▶ **What to do**: Restate the records in full and exactly, with no images included.

╭─ Task input

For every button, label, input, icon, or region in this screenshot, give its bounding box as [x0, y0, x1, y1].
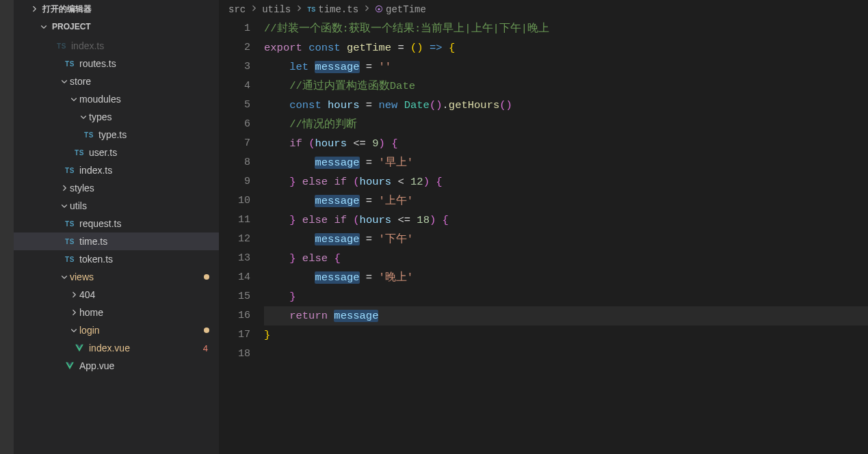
breadcrumb-item[interactable]: TStime.ts	[307, 4, 358, 15]
file-label: styles	[70, 183, 212, 193]
tree-file[interactable]: App.vue	[14, 357, 219, 375]
file-label: type.ts	[98, 129, 212, 140]
chevron-right-icon	[68, 308, 79, 317]
vue-icon	[73, 343, 86, 353]
file-label: App.vue	[79, 360, 212, 371]
tree-file[interactable]: TSuser.ts	[14, 144, 219, 161]
tree-folder[interactable]: utils	[14, 197, 219, 215]
code-line[interactable]: }	[264, 325, 868, 345]
activity-bar[interactable]	[0, 0, 14, 454]
open-editors-header[interactable]: 打开的编辑器	[14, 0, 219, 18]
file-label: request.ts	[79, 218, 212, 229]
code-line[interactable]: message = '晚上'	[264, 268, 868, 287]
project-header[interactable]: PROJECT	[14, 18, 219, 36]
code-area[interactable]: 123456789101112131415161718 //封装一个函数:获取一…	[219, 19, 868, 454]
tree-file[interactable]: TSrequest.ts	[14, 215, 219, 232]
tree-file[interactable]: TStype.ts	[14, 126, 219, 144]
tree-folder[interactable]: home	[14, 304, 219, 321]
file-label: utils	[70, 200, 212, 211]
tree-folder[interactable]: styles	[14, 179, 219, 197]
ts-icon: TS	[307, 6, 315, 14]
chevron-right-icon	[59, 184, 70, 192]
tree-folder[interactable]: login	[14, 321, 219, 339]
file-label: token.ts	[79, 254, 212, 265]
line-number: 13	[219, 249, 250, 268]
code-line[interactable]: } else if (hours <= 18) {	[264, 211, 868, 230]
code-line[interactable]: }	[264, 287, 868, 306]
code-line[interactable]: message = '上午'	[264, 191, 868, 211]
tree-file[interactable]: TSindex.ts	[14, 37, 219, 55]
project-label: PROJECT	[52, 22, 91, 31]
breadcrumb-item[interactable]: ⦿getTime	[375, 4, 426, 15]
git-modified-dot-icon	[204, 274, 209, 280]
file-label: store	[70, 76, 212, 87]
gutter: 123456789101112131415161718	[219, 19, 264, 454]
chevron-down-icon	[38, 23, 49, 31]
tree-file[interactable]: TSroutes.ts	[14, 55, 219, 72]
file-label: 404	[79, 289, 212, 300]
code-line[interactable]: let message = ''	[264, 57, 868, 77]
breadcrumb-item[interactable]: utils	[262, 4, 291, 15]
tree-folder[interactable]: store	[14, 72, 219, 90]
line-number: 15	[219, 287, 250, 306]
code-line[interactable]: //情况的判断	[264, 115, 868, 134]
line-number: 9	[219, 172, 250, 191]
chevron-down-icon	[78, 113, 89, 121]
tree-file[interactable]: TStime.ts	[14, 232, 219, 250]
breadcrumb-label: getTime	[386, 4, 426, 15]
chevron-down-icon	[59, 77, 70, 85]
line-number: 16	[219, 306, 250, 325]
file-tree: TSindex.tsTSroutes.tsstoremoudulestypesT…	[14, 36, 219, 375]
tree-file[interactable]: TSindex.ts	[14, 161, 219, 179]
file-label: time.ts	[79, 236, 212, 247]
tree-folder[interactable]: moudules	[14, 90, 219, 108]
code-line[interactable]: //封装一个函数:获取一个结果:当前早上|上午|下午|晚上	[264, 19, 868, 38]
line-number: 2	[219, 38, 250, 57]
tree-file[interactable]: index.vue4	[14, 339, 219, 357]
chevron-right-icon	[68, 291, 79, 299]
tree-file[interactable]: TStoken.ts	[14, 250, 219, 268]
ts-icon: TS	[55, 42, 68, 50]
code-line[interactable]: message = '下午'	[264, 230, 868, 249]
vue-icon	[63, 361, 77, 371]
ts-icon: TS	[63, 238, 77, 245]
line-number: 1	[219, 19, 250, 38]
line-number: 7	[219, 134, 250, 153]
breadcrumb-label: src	[228, 4, 246, 15]
code-line[interactable]: } else if (hours < 12) {	[264, 172, 868, 191]
sidebar: 打开的编辑器 PROJECT TSindex.tsTSroutes.tsstor…	[14, 0, 219, 454]
file-label: index.ts	[79, 165, 212, 176]
breadcrumb-item[interactable]: src	[228, 4, 246, 15]
open-editors-label: 打开的编辑器	[42, 3, 92, 15]
file-label: login	[79, 325, 204, 336]
code-line[interactable]	[264, 345, 868, 364]
code-line[interactable]: const hours = new Date().getHours()	[264, 96, 868, 115]
code-line[interactable]: //通过内置构造函数Date	[264, 77, 868, 96]
code-line[interactable]: return message	[264, 306, 868, 325]
tree-folder[interactable]: views	[14, 268, 219, 286]
line-number: 4	[219, 77, 250, 96]
ts-icon: TS	[63, 60, 77, 68]
breadcrumb-label: time.ts	[318, 4, 358, 15]
git-problem-count: 4	[203, 343, 208, 353]
code-line[interactable]: message = '早上'	[264, 153, 868, 172]
ts-icon: TS	[63, 167, 77, 174]
chevron-right-icon	[250, 4, 258, 15]
code-line[interactable]: } else {	[264, 249, 868, 268]
tree-folder[interactable]: types	[14, 108, 219, 126]
code-line[interactable]: export const getTime = () => {	[264, 38, 868, 57]
file-label: index.vue	[89, 343, 203, 353]
ts-icon: TS	[63, 220, 77, 228]
function-icon: ⦿	[375, 5, 383, 15]
breadcrumb-label: utils	[262, 4, 291, 15]
ts-icon: TS	[73, 149, 86, 157]
line-number: 12	[219, 230, 250, 249]
file-label: index.ts	[71, 40, 212, 51]
chevron-down-icon	[59, 273, 70, 281]
code-line[interactable]: if (hours <= 9) {	[264, 134, 868, 153]
code-content[interactable]: //封装一个函数:获取一个结果:当前早上|上午|下午|晚上export cons…	[264, 19, 868, 454]
chevron-right-icon	[363, 4, 371, 15]
tree-folder[interactable]: 404	[14, 286, 219, 304]
editor: srcutilsTStime.ts⦿getTime 12345678910111…	[219, 0, 868, 454]
breadcrumbs[interactable]: srcutilsTStime.ts⦿getTime	[219, 0, 868, 19]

╰─

▶ **Solved exercise**:
For every button, label, input, icon, or region in this screenshot, give its bounding box as [x0, y0, x1, y1].
breadcrumb-item[interactable]: TStime.ts	[307, 4, 358, 15]
file-label: styles	[70, 183, 212, 193]
tree-file[interactable]: App.vue	[14, 357, 219, 375]
file-label: type.ts	[98, 129, 212, 140]
chevron-right-icon	[68, 308, 79, 317]
vue-icon	[73, 343, 86, 353]
file-label: App.vue	[79, 360, 212, 371]
tree-file[interactable]: TSuser.ts	[14, 144, 219, 161]
tree-folder[interactable]: utils	[14, 197, 219, 215]
code-line[interactable]: }	[264, 325, 868, 345]
activity-bar[interactable]	[0, 0, 14, 454]
open-editors-header[interactable]: 打开的编辑器	[14, 0, 219, 18]
file-label: request.ts	[79, 218, 212, 229]
code-line[interactable]: message = '晚上'	[264, 268, 868, 287]
project-header[interactable]: PROJECT	[14, 18, 219, 36]
code-area[interactable]: 123456789101112131415161718 //封装一个函数:获取一…	[219, 19, 868, 454]
tree-file[interactable]: TSrequest.ts	[14, 215, 219, 232]
tree-file[interactable]: TStype.ts	[14, 126, 219, 144]
tree-folder[interactable]: home	[14, 304, 219, 321]
file-label: utils	[70, 200, 212, 211]
tree-folder[interactable]: styles	[14, 179, 219, 197]
ts-icon: TS	[307, 6, 315, 14]
chevron-right-icon	[59, 184, 70, 192]
tree-folder[interactable]: login	[14, 321, 219, 339]
file-label: token.ts	[79, 254, 212, 265]
line-number: 13	[219, 249, 250, 268]
code-line[interactable]: } else if (hours <= 18) {	[264, 211, 868, 230]
code-line[interactable]: }	[264, 287, 868, 306]
code-line[interactable]: message = '上午'	[264, 191, 868, 211]
tree-file[interactable]: TSindex.ts	[14, 37, 219, 55]
project-label: PROJECT	[52, 22, 91, 31]
breadcrumb-item[interactable]: ⦿getTime	[375, 4, 426, 15]
git-modified-dot-icon	[204, 274, 209, 280]
file-label: store	[70, 76, 212, 87]
gutter: 123456789101112131415161718	[219, 19, 264, 454]
chevron-down-icon	[38, 23, 49, 31]
tree-file[interactable]: TSroutes.ts	[14, 55, 219, 72]
file-label: 404	[79, 289, 212, 300]
code-line[interactable]: let message = ''	[264, 57, 868, 77]
breadcrumb-item[interactable]: utils	[262, 4, 291, 15]
tree-folder[interactable]: store	[14, 72, 219, 90]
line-number: 15	[219, 287, 250, 306]
code-line[interactable]: //情况的判断	[264, 115, 868, 134]
line-number: 9	[219, 172, 250, 191]
chevron-down-icon	[78, 113, 89, 121]
tree-file[interactable]: TStime.ts	[14, 232, 219, 250]
breadcrumb-label: getTime	[386, 4, 426, 15]
chevron-down-icon	[59, 77, 70, 85]
line-number: 16	[219, 306, 250, 325]
file-tree: TSindex.tsTSroutes.tsstoremoudulestypesT…	[14, 36, 219, 375]
tree-file[interactable]: TSindex.ts	[14, 161, 219, 179]
file-label: time.ts	[79, 236, 212, 247]
tree-folder[interactable]: moudules	[14, 90, 219, 108]
code-line[interactable]: //封装一个函数:获取一个结果:当前早上|上午|下午|晚上	[264, 19, 868, 38]
line-number: 2	[219, 38, 250, 57]
tree-file[interactable]: index.vue4	[14, 339, 219, 357]
chevron-right-icon	[68, 291, 79, 299]
tree-file[interactable]: TStoken.ts	[14, 250, 219, 268]
ts-icon: TS	[55, 42, 68, 50]
code-line[interactable]: message = '下午'	[264, 230, 868, 249]
vue-icon	[63, 361, 77, 371]
ts-icon: TS	[63, 238, 77, 245]
line-number: 1	[219, 19, 250, 38]
line-number: 7	[219, 134, 250, 153]
breadcrumb-label: src	[228, 4, 246, 15]
code-line[interactable]: } else if (hours < 12) {	[264, 172, 868, 191]
sidebar: 打开的编辑器 PROJECT TSindex.tsTSroutes.tsstor…	[14, 0, 219, 454]
file-label: index.ts	[79, 165, 212, 176]
breadcrumb-item[interactable]: src	[228, 4, 246, 15]
open-editors-label: 打开的编辑器	[42, 3, 92, 15]
file-label: login	[79, 325, 204, 336]
code-line[interactable]	[264, 345, 868, 364]
code-line[interactable]: const hours = new Date().getHours()	[264, 96, 868, 115]
code-line[interactable]: //通过内置构造函数Date	[264, 77, 868, 96]
code-line[interactable]: return message	[264, 306, 868, 325]
tree-folder[interactable]: views	[14, 268, 219, 286]
line-number: 4	[219, 77, 250, 96]
ts-icon: TS	[63, 60, 77, 68]
breadcrumb-label: time.ts	[318, 4, 358, 15]
git-problem-count: 4	[203, 343, 208, 353]
code-line[interactable]: message = '早上'	[264, 153, 868, 172]
ts-icon: TS	[63, 167, 77, 174]
chevron-right-icon	[250, 4, 258, 15]
code-line[interactable]: } else {	[264, 249, 868, 268]
tree-folder[interactable]: types	[14, 108, 219, 126]
code-line[interactable]: export const getTime = () => {	[264, 38, 868, 57]
file-label: index.vue	[89, 343, 203, 353]
ts-icon: TS	[63, 220, 77, 228]
function-icon: ⦿	[375, 5, 383, 15]
breadcrumb-label: utils	[262, 4, 291, 15]
ts-icon: TS	[73, 149, 86, 157]
line-number: 12	[219, 230, 250, 249]
file-label: index.ts	[71, 40, 212, 51]
chevron-down-icon	[59, 273, 70, 281]
code-line[interactable]: if (hours <= 9) {	[264, 134, 868, 153]
code-content[interactable]: //封装一个函数:获取一个结果:当前早上|上午|下午|晚上export cons…	[264, 19, 868, 454]
chevron-right-icon	[363, 4, 371, 15]
tree-folder[interactable]: 404	[14, 286, 219, 304]
editor: srcutilsTStime.ts⦿getTime 12345678910111…	[219, 0, 868, 454]
breadcrumbs[interactable]: srcutilsTStime.ts⦿getTime	[219, 0, 868, 19]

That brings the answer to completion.